Ultimately, statistics plays a crucial role in numerous academic disciplines, serving as a powerful tool for extracting knowledge, informing decisions, and advancing human understanding.

What is a variable?

What is a variable?

A statistical variable is a characteristic, attribute, or quantity that can assume different values and can be measured or counted within a given population or sample. It's essentially a property that changes across individuals or observations.

Key Points:

  • Variability: The defining feature is that the variable takes on different values across units of analysis.
  • Measurable: The values must be quantifiable, not just qualitative descriptions.
  • Population vs. Sample: Variables can be defined for a whole population or a sampled subset.

Examples:

  • Human height in centimeters (continuous variable)
  • Eye color (categorical variable with specific options)
  • Annual income in dollars (continuous variable)
  • Number of siblings (discrete variable with whole number values)

Applications:

  • Research: Identifying and measuring variables of interest is crucial in research questions and designing studies.
  • Data analysis: Different statistical methods are applied based on the type of variable (continuous, categorical, etc.).
  • Modeling: Variables are the building blocks of statistical models that explore relationships and make predictions.
  • Summaries and comparisons: We use descriptive statistics like averages, medians, and standard deviations to summarize characteristics of variables.

Types of Variables:

  • Quantitative: Measurable on a numerical scale (e.g., height, income, age).
  • Qualitative: Described by categories or attributes (e.g., eye color, education level, city).
  • Discrete: Takes on distinct, countable values (e.g., number of children, shoe size).
  • Continuous: Takes on any value within a range (e.g., weight, temperature, time).
  • Dependent: Variable being studied and potentially influenced by other variables.
  • Independent: Variable influencing the dependent variable.

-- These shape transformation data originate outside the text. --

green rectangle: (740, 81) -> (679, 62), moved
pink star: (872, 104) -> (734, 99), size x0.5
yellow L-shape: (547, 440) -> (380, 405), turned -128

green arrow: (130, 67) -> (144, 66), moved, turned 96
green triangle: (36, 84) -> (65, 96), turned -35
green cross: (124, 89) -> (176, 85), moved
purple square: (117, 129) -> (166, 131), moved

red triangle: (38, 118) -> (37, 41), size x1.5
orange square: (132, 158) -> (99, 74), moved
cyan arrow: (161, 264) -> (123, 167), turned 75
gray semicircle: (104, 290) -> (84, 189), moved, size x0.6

Understanding variables is crucial for interpreting data, choosing appropriate statistical methods, and drawing valid conclusions from your analysis.

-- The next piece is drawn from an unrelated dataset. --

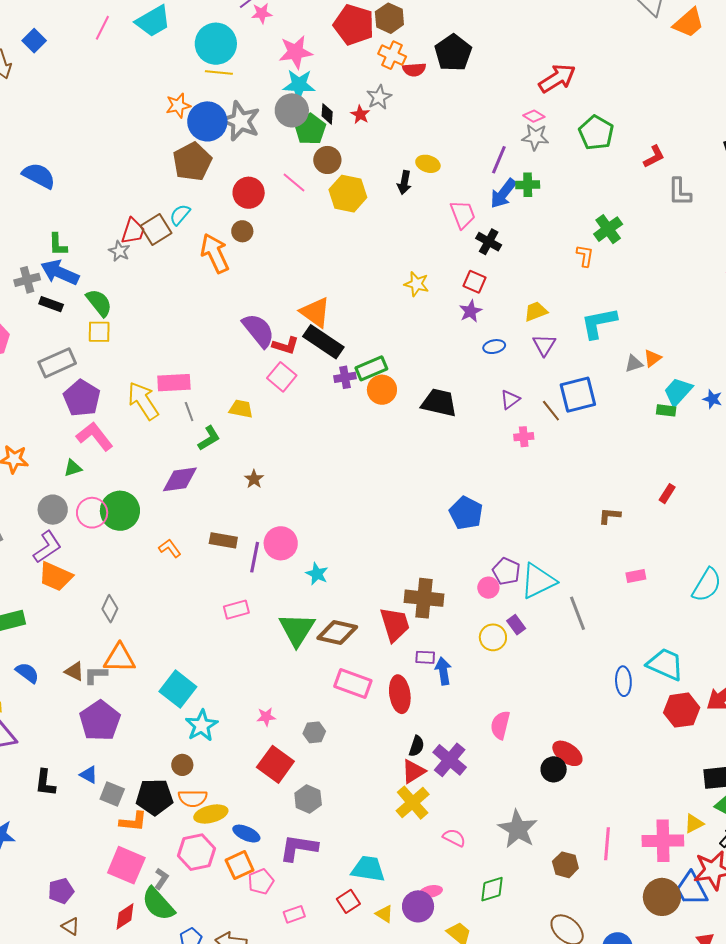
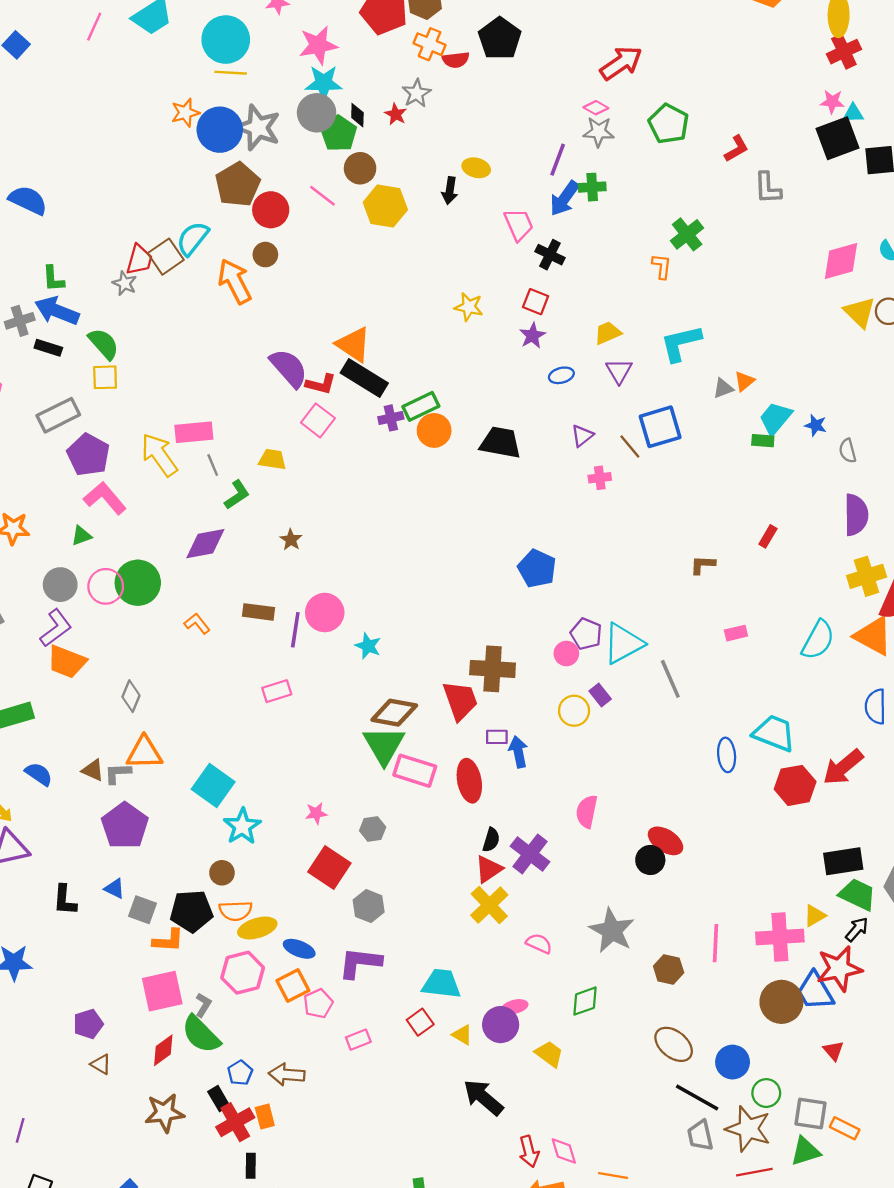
brown pentagon: (192, 162) -> (238, 185), moved
cyan semicircle: (180, 215) -> (193, 238), size x1.4
green triangle: (297, 629) -> (384, 745), moved
pink square: (126, 865) -> (162, 991), turned -33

What is the difference between the dependent and independent variables?

What is the difference between the dependent and independent variables?

The dependent and independent variables are two crucial concepts in research and statistical analysis. They represent the factors involved in understanding cause-and-effect relationships.

Independent Variable:

  • Definition: The variable that is manipulated or controlled by the researcher. It's the cause in a cause-and-effect relationship.
  • Applications:
    • Experimental design: The researcher changes the independent variable to observe its effect on the dependent variable.
    • Observational studies: The researcher measures the independent variable alongside the dependent variable to see if any correlations exist.
    • Examples: Dose of medication, study method, temperature in an experiment.

Dependent Variable:

  • Definition: The variable that is measured and expected to change in response to the independent variable. It's the effect in a cause-and-effect relationship.
  • Applications:
    • Measures the outcome or response of interest in a study.
    • Affected by changes in the independent variable.
    • Examples: Plant growth, test score, patient recovery rate.

Key Differences:

FeatureIndependent VariableDependent Variable
ManipulationControlled by researcherMeasured by researcher
RoleCauseEffect
ExampleStudy methodTest score

Side Notes:

  • In some cases, the distinction between independent and dependent variables can be less clear-cut, especially in complex studies or observational settings.
  • Sometimes, multiple independent variables may influence a single dependent variable.
  • Understanding the relationship between them is crucial for drawing valid conclusions from your research or analysis.

Additional Applications:

  • Regression analysis: Independent variables are used to predict the dependent variable.
  • Hypotheses testing: We test whether changes in the independent variable cause changes in the dependent variable as predicted by our hypothesis.
  • Model building: Both independent and dependent variables are used to build models that explain and predict real-world phenomena.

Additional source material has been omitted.